Dai vari studi si percepisce, altresì, che quando nuovi arrivati entrano nella forza lavoro dello stato ospitante, i nativi vengono ottengono lavori più di livello e con una paga più alta. I lavoratori nati nel Paese stesso ottengono, cioè, vantaggi monetari pari al circa 3% in più rispetto al loro usuale guadagno. Come afferma Michael Clemens del Center for Global Development, «l’effetto economico dei migranti e dei rifugiati è una decisione presa dalle Nazioni ospitanti.
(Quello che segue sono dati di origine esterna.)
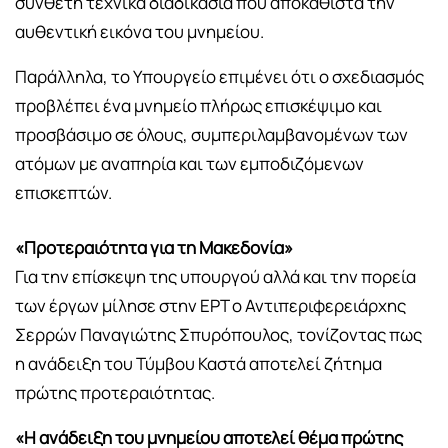
σύνθετη τεχνικά διαδικασία που αποκαθιστά την
αυθεντική εικόνα του μνημείου.
Παράλληλα, το Υπουργείο επιμένει ότι ο σχεδιασμός
προβλέπει ένα μνημείο πλήρως επισκέψιμο και
προσβάσιμο σε όλους, συμπεριλαμβανομένων των
ατόμων με αναπηρία και των εμποδιζόμενων
επισκεπτών.
«Προτεραιότητα για τη Μακεδονία»
Για την επίσκεψη της υπουργού αλλά και την πορεία
των έργων μίλησε στην ΕΡΤ ο Αντιπεριφερειάρχης
Σερρών Παναγιώτης Σπυρόπουλος, τονίζοντας πως
η ανάδειξη του Τύμβου Καστά αποτελεί ζήτημα
πρώτης προτεραιότητας.
«Η ανάδειξη του μνημείου αποτελεί θέμα πρώτης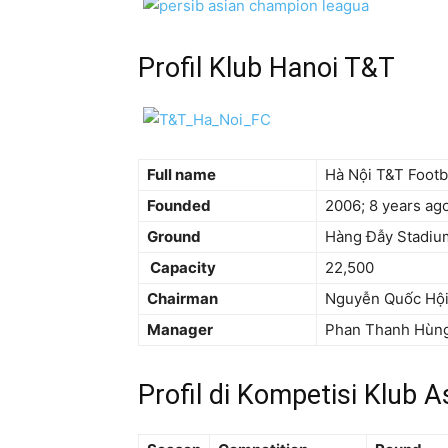
Profil Klub Hanoi T&T
Full name
Hà Nội T&T Footb
Founded
2006
; 8 years ag
Ground
Hàng Đẫy Stadiu
Capacity
22,500
Chairman
Nguyễn Quốc Hộ
Manager
Phan Thanh Hùn
Profil di Kompetisi Klub A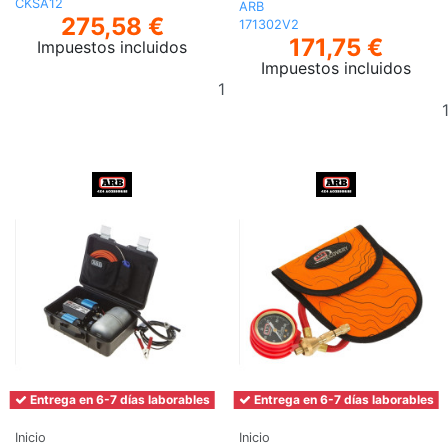
CKSA12
ARB
275,58 €
171302V2
171,75 €
Impuestos incluidos
Impuestos incluidos
Añadir
al
carrito
Entrega en 6-7 días laborables
Entrega en 6-7 días laborables
Inicio
Inicio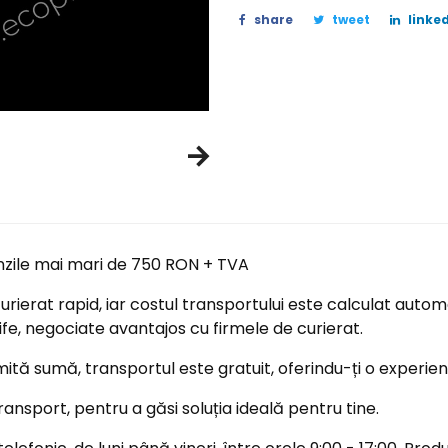
share
tweet
linked
nzile mai mari de 750 RON + TVA
ierat rapid, iar costul transportului este calculat automa
ife, negociate avantajos cu firmele de curierat.
tă sumă, transportul este gratuit, oferindu-ți o experi
ransport, pentru a găsi soluția ideală pentru tine.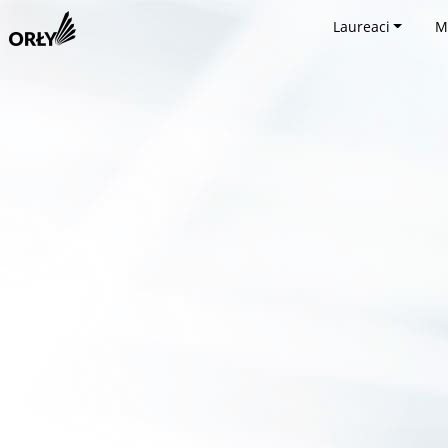
Laureaci
M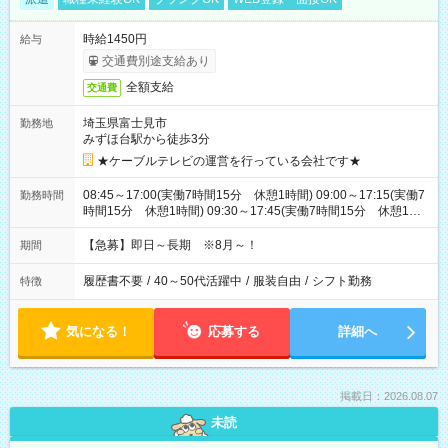
時給1450円
給与
交通費別途支給あり
全額支給
交通費
埼玉県富士見市
勤務地
みずほ台駅から徒歩3分
★ケーブルテレビの運営を行っている会社です★
08:45～17:00(実働7時間15分 休憩1時間) 09:00～17:15(実働7
勤務時間
時間15分 休憩1時間) 09:30～17:45(実働7時間15分 休憩1時
間) ※11:45～20:00：週1回程度遅番あります(在宅勤務OK) ※配
属チームにより
【急募】即日～長期 ※8月～！
期間
履歴書不要
/
40～50代活躍中
/
服装自由
/
シフト勤務
特徴
気になる！
応募する
詳細へ
掲載日：2026.08.07
未読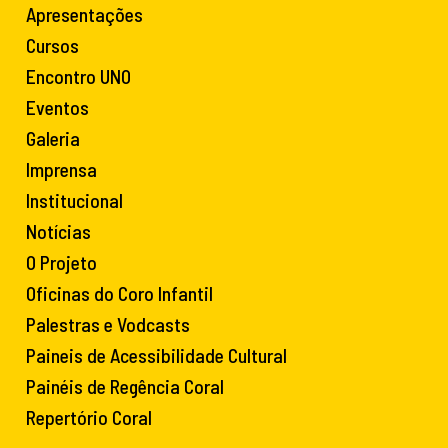
Apresentações
Cursos
Encontro UNO
Eventos
Galeria
Imprensa
Institucional
Notícias
O Projeto
Oficinas do Coro Infantil
Palestras e Vodcasts
Paineis de Acessibilidade Cultural
Painéis de Regência Coral
Repertório Coral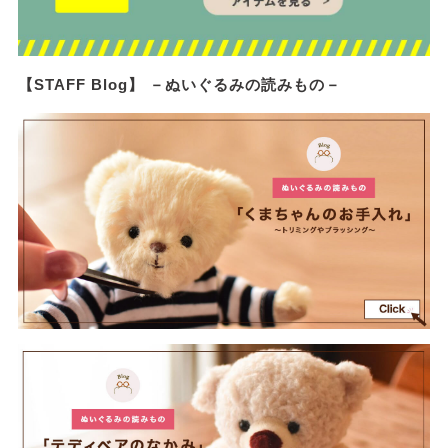
【STAFF Blog】 －ぬいぐるみの読みもの－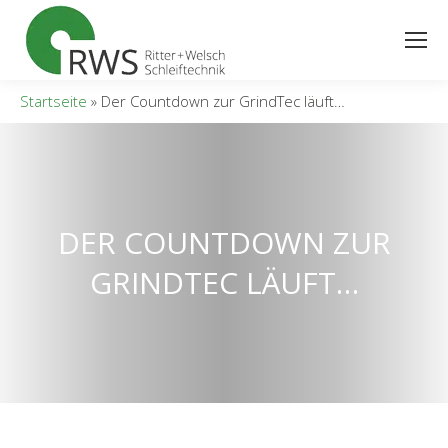
Search:
Startseite
»
Der Countdown zur GrindTec läuft…
DER COUNTDOWN ZUR
GRINDTEC LÄUFT…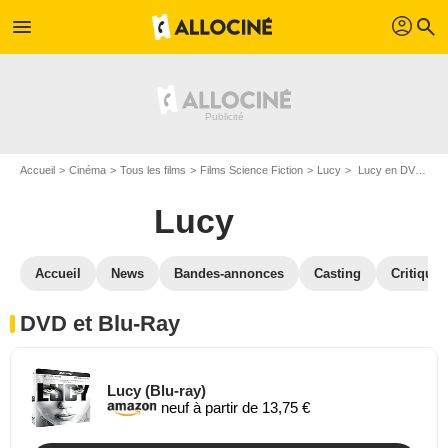
profil
menu
search
Accueil
Cinéma
Tous les films
Films Science Fiction
Lucy
Lucy en DVD Blu Ray
Lucy
Accueil
News
Bandes-annonces
Casting
Critiques
DVD et Blu-Ray
Lucy (Blu-ray)
neuf à partir de 13,75 €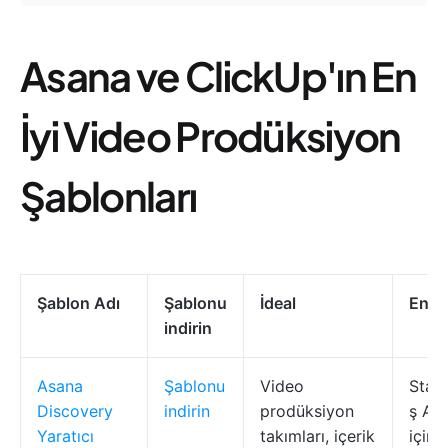
Asana ve ClickUp'ın En
İyi Video Prodüksiyon
Şablonları
Şablon Adı
Şablonu
İdeal
En İy
indirin
Asana
Şablonu
Video
Stand
Discovery
indirin
prodüksiyon
ş Akı
Yaratıcı
takımları, içerik
için 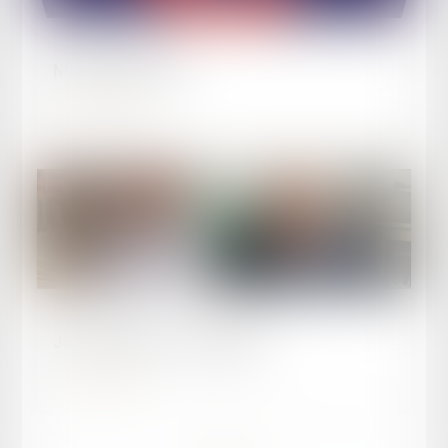
Publié le :
02/10/2025
Nuit du Droit 2025
Lire la suite
Publié le :
21/08/2025
Justice et Nous - Droit pénal
Lire la suite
Nel contesto dei grandi flussi migratori, la politica del mercato di lavoro è una forma di politica sui rifugiati». Ad esempio, la Svezia nel 2010 ha contato solo il 25% di somali rifugiati tra i 25 ed i 64 anni tra gli assunti, contro il 57% di somali che lavorano negli Stati Uniti.

Un mercato del lavoro che incoraggia la mobilità occupazionale e che permette ai migranti non specializzati di entrare come forza lavoro, può generare meccanismi efficaci per l’economia. In una delle ultime ricerche del Center of Economic Performance della London School of Economic and Political Science , sono stati considerati i flussi migratori dalla Algeria alla Francia nel 1962, da Cuba a Miami nel 1980, dall’ex Unione Sovietica ad Israele negli anni ’90 e dai Balcani all’Europa negli stessi anni. Solo in due casi, gli effetti non sono stati positivi o hanno rasentato pressoché lo zero: l’arrivo di 125.000 cubani a Miami e lo spostamento dall’URSS ad Israele. Una piccola crescita della disoccupazione dei nativi è stata registrata soprattutto a seguito del massiccio spostamento dall’algeria alla Francia e dai Balcani all’Europa. Ma Clemens sottolinea che, comunque, ognuna di queste ondate, comparabili a quelle delle recenti migrazioni in Europa, ha procurato una pari ondata di nuova forza lavoro nei Paesi ospitanti.

Ecco cosa potrebbe accadere oggi nel mondo del lavoro. Venendo ad oggi e al caso della Germania, possiamo dire che gli effetti sul mercato del lavoro appaiono ancora minimi. Quasi tutti i rifugiati ricevono assistenza pubblica quando arrivano e anche negli anni a seguire. Secondo la ricerca condotta da Markus Gehrsitz dell’Università di Strathclyde e da Martin Ungerer del Centre for European Economic Research, le stime suggeriscono che i migranti non hanno tolto dai loro posti di lavoro i nativi ma hanno faticato loro stessi per trovare un’occupazione che gli garantisse un guadagno.

Benjamin Powell, economista presso la Texas Tech University e curatore del libro ‘The Economics of Immigration’ smonta la politica anti-migratoria di Donald Trump e afferma che «aprire le frontiere avrebbe un impatto molto positivo sul Pil mondiale. Servono buone leggi per facilitare l’ingresso nel mercato del lavoro dei rifugiati». «Gli economisti stimano che i potenziali guadagni globali da un’immigrazione aperta sarebbero impressionanti. Si va dal 50% al 150% del Pil mondiale. Gran parte di questi guadagni andrebbero agli immigrati stessi, ma gli stessi economisti che sono contrari a flussi più ampi di immigrati ammettono che anche la popolazione nativa ne avrebbe un guadagno economico. La maggior parte degli studi non trova effetti negativi dell’immigrazione sui salari o sul numero dei posti di lavoro».

I Paesi differiscono in termini di assistenza ai rifugiati ed in quanto poi richiedono indietro in termini monetari; certo è che la cosa più importante, come sottolinea Clemens, è che l’effetto fiscale principale è relativo a quanto velocemente i rifugiati si integrano nel mercato del lavoro e incominciano a generare gettito fiscale. «Nessuno potrà comprendere le conseguenze economiche delle grandi migrazioni senza una ricerca economica attenta sull’effetto domino, qualcosa che è nascosto, invisibile e tardivo. Quando i politici non ne tengono conto, in realtà, sono sleali o se non altro, ipocriti».